CO.PA stock: Technicals and sector context
Technicals are oversold but not yet bullish. RSI is 20.58 and CCI is -367.19, both extreme. The price sits below the 50-day average €0.2369 and 200-day average €0.3826, confirming trend weakness. Volatility indicators show ATR €0.01 and Bollinger middle band €0.23, which suggests ongoing wide intraday swings. The stock sits in the Consumer Defensive sector, which is down modestly year-to-date versus CO.PA’s severe drawdown.
CO.PA stock: News, catalysts and near-term risks
No major corporate release explains the intraday dump, but investor focus is on refinancing risk, asset sales and the upcoming earnings announcement on 31 Mar 2026. Recent market comps and peer screens show investor rotation away from high-debt grocers; see comparison pages on Investing.com for context: Investing.com compare: Colipays / Casino competitors and Investing.com compare: Rallye / Casino competitors. These sources highlight peer stress and help explain market repricing.
CO.PA stock: Meyka AI grade and forecast
Meyka AI rates CO.PA with a score out of 100: 58.72 (C+, HOLD). This grade factors in S&P 500 benchmark comparison, sector performance, financial growth, key metrics, and analyst consensus. Meyka AI’s forecast model projects a short-term monthly point near €0.09 and a three-year central scenario near €0.367. Relative to the current price €0.165, the monthly projection implies -45.45% downside and the three-year projection implies +122.48% upside. Forecasts are model-based projections and not guarantees.
Final Thoughts
CO.PA stock is trading as a clear intraday top loser on 09 Mar 2026 after a 24.86% drop to €0.165 and outsized turnover of 2,393,135 shares.
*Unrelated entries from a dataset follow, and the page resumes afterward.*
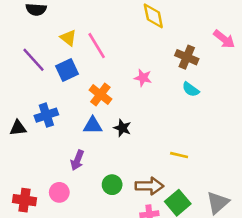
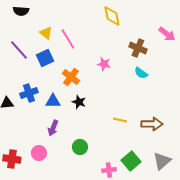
blue triangle: (93, 125) -> (53, 101), moved
black star: (122, 128) -> (79, 102), moved
yellow line: (179, 155) -> (120, 120), moved
brown arrow: (149, 186) -> (152, 124), moved

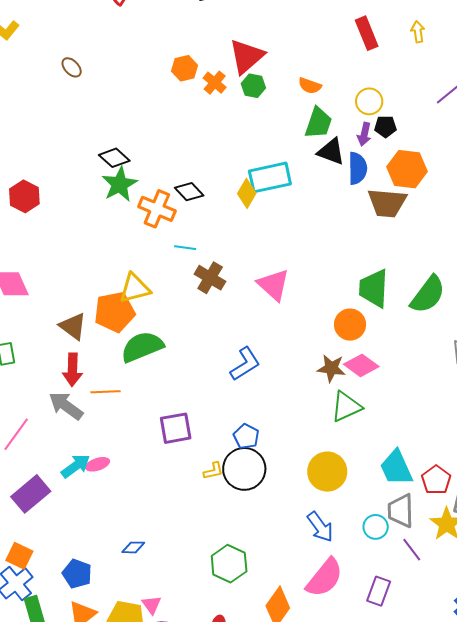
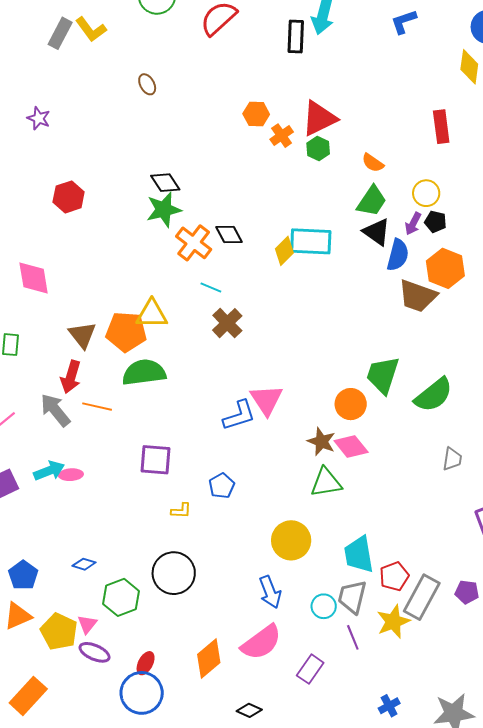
pink triangle: (273, 285) -> (266, 400), moved
black circle: (244, 469) -> (174, 573), moved
green hexagon: (229, 564) -> (121, 597), moved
Short-term technicals show extreme oversold readings, but fundamentals remain the dominant risk: leverage (Debt/Equity 3.58), weak current ratio (0.76) and negative EPS (-5.93) limit a confident rebound. Near-term catalysts include the 31 Mar 2026 earnings call and any asset-sale or refinancing news. For traders, the stock offers high volatility but also high execution risk given thin market cap and large enterprise value. For longer-term investors, Meyka AI’s model gives a scenario range: a cautious short-term floor near €0.09 and a longer three-year scenario around €0.367, implying significant divergence in outcomes. We recommend position sizing, stop discipline and watching refinancing updates closely. Meyka AI provides this AI-powered market analysis to outline risk and scenario planning; these views are informational and not investment advice.
FAQs
Why did CO.PA stock fall so sharply intraday?
The intraday fall to €0.165 reflects heavy selling, a high relative volume of 6.10, and investor concern over leverage and refinancing. Technical oversold signals amplified the move ahead of the 31 Mar 2026 earnings announcement.
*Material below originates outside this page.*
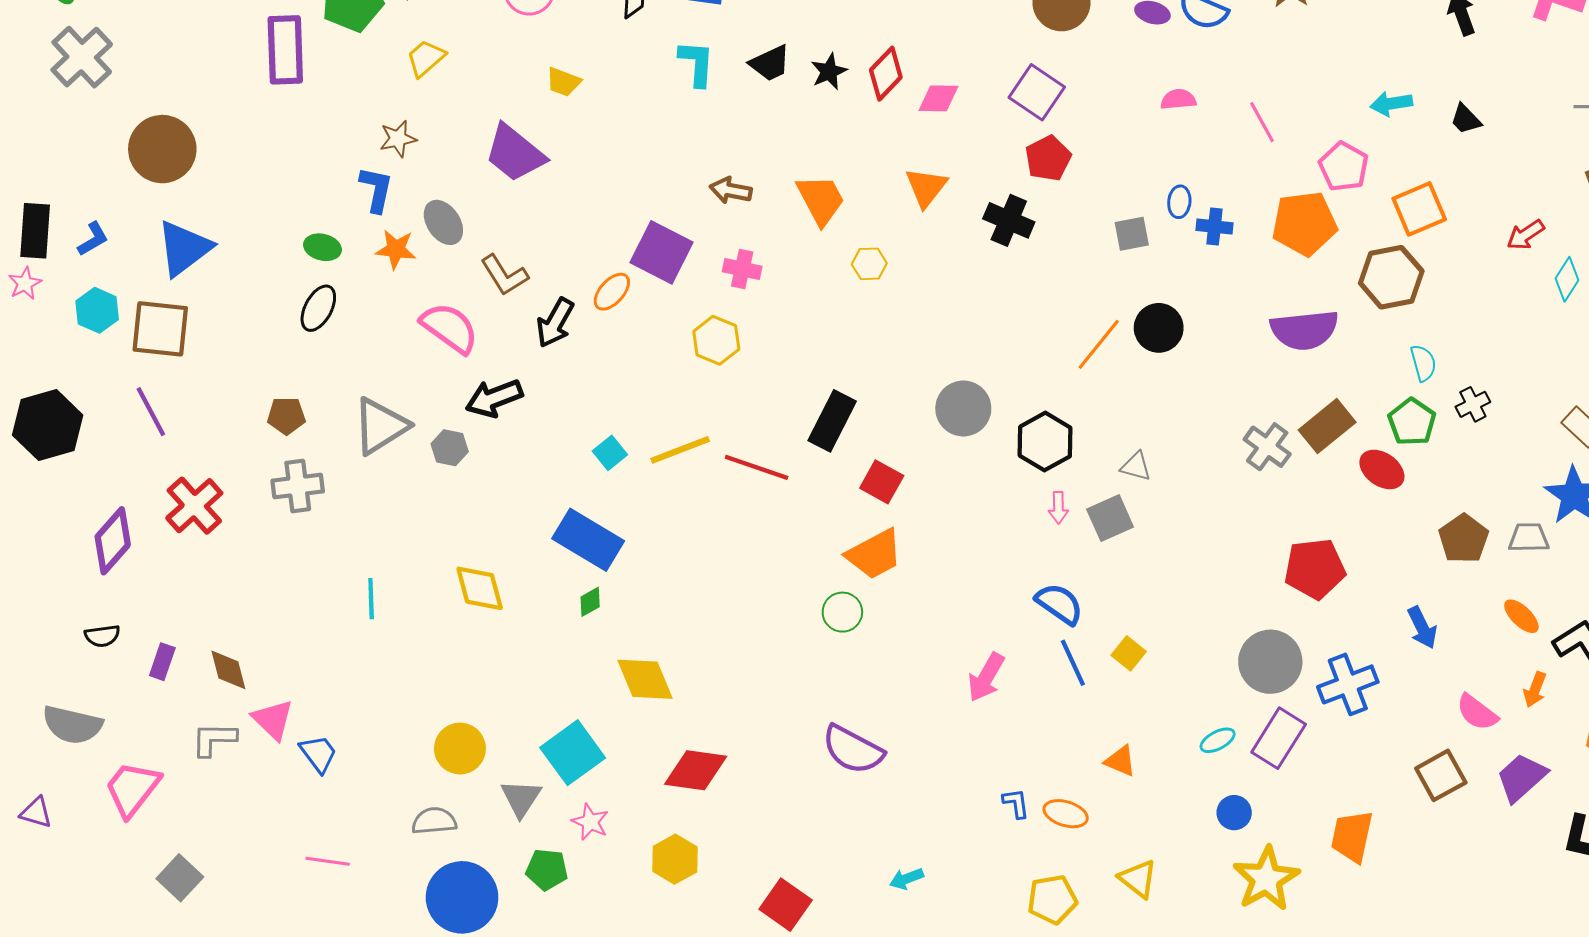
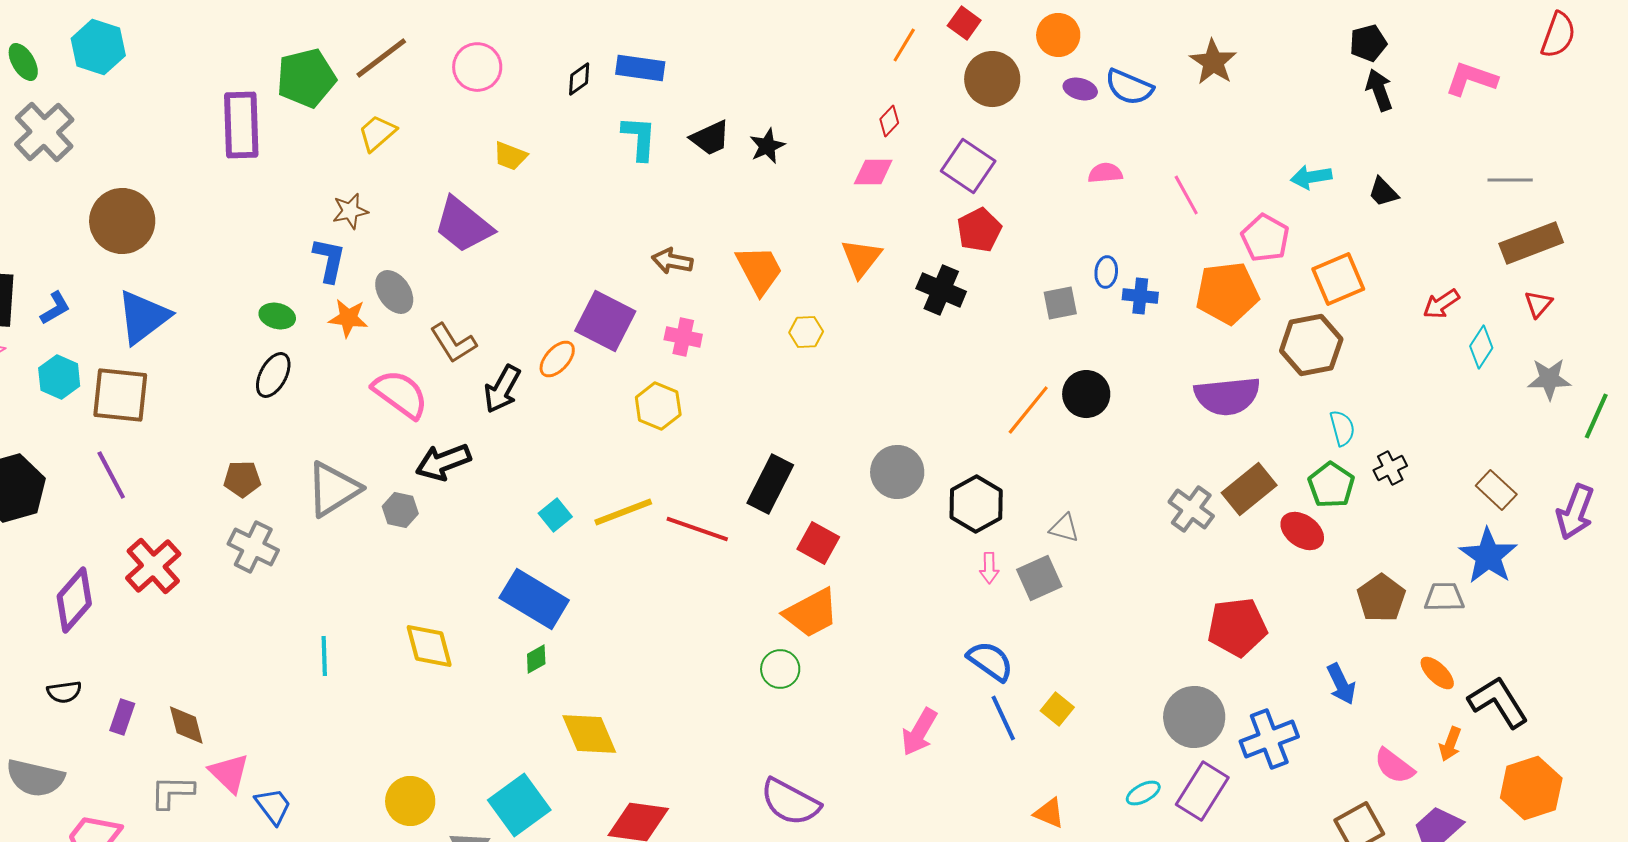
red diamond: (886, 74) -> (889, 121), moved, size x0.6
gray cross: (298, 486) -> (253, 547), turned 33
What are the biggest financial risks for CO.PA stock?
Key risks are Debt/Equity 3.58, current ratio 0.76, negative EPS -5.93, and high enterprise value versus market cap. These increase sensitivity to funding and margin shocks.
What short-term and medium targets should holders watch for CO.PA stock?
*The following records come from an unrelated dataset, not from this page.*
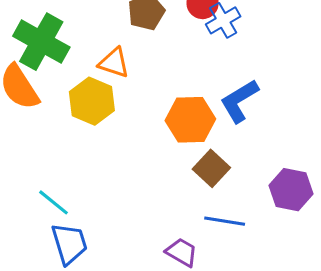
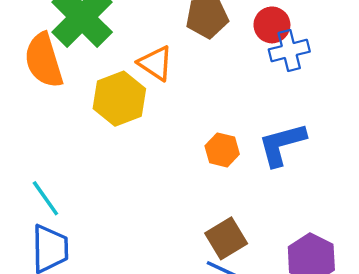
orange hexagon: (190, 120) -> (222, 150), size x0.6
brown square: (211, 168) -> (226, 238), moved

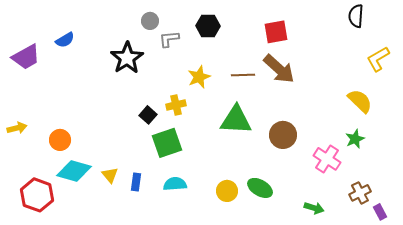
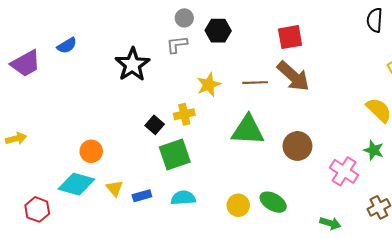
gray circle: (150, 21) -> (184, 18), moved
green star: (355, 139) -> (374, 150), turned -30
orange circle: (60, 140) -> (91, 151), moved
blue rectangle: (136, 182) -> (142, 196), turned 66
red hexagon: (37, 195) -> (37, 209), size x0.7

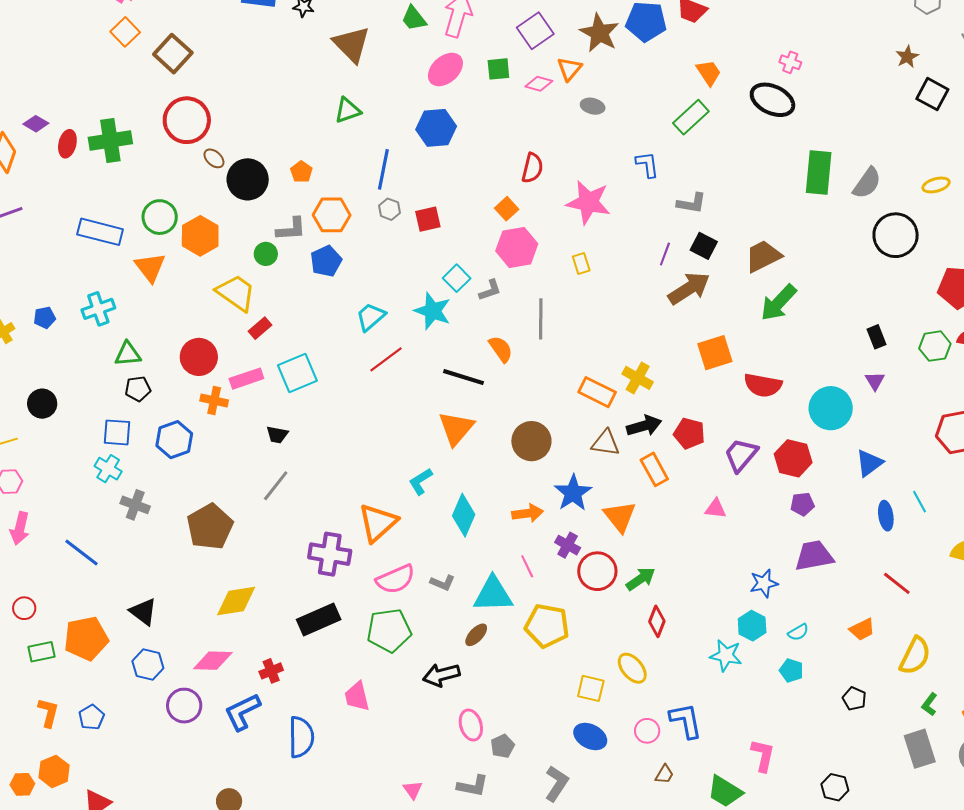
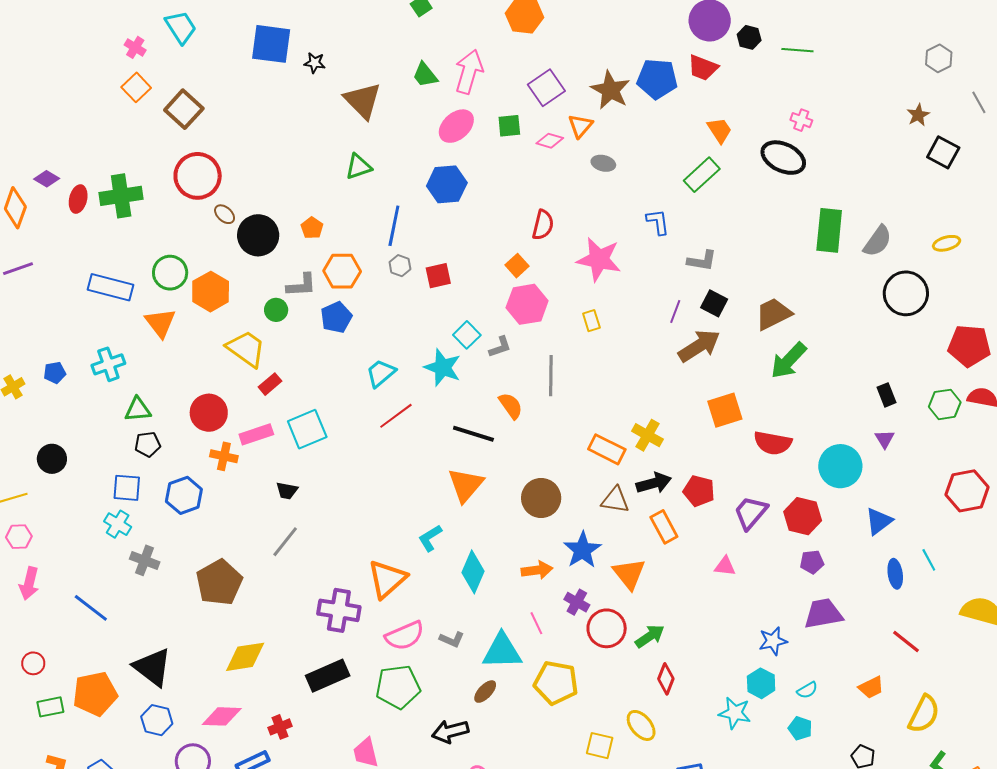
black triangle: (143, 612) -> (152, 667), size x1.4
Meyka AI’s model suggests a short-term reference near €0.09 and a three-year scenario near €0.367. Use these as scenario markers, not guarantees, and monitor liquidity around earnings.
Is CO.PA stock a buy after the drop?
CO.PA stock is high-risk after the drop. The Meyka AI grade is C+ (HOLD). Any buy decision should weigh refinancing news, valuation changes, and strict risk controls; this is not investment advice.
Disclaimer:
Stock markets involve risks. This content is for informational purposes only. Past performance does not guarantee future results. Meyka AI PTY LTD provides market analysis and data insights, not financial advice. Always conduct your own research and consider consulting a licensed financial advisor.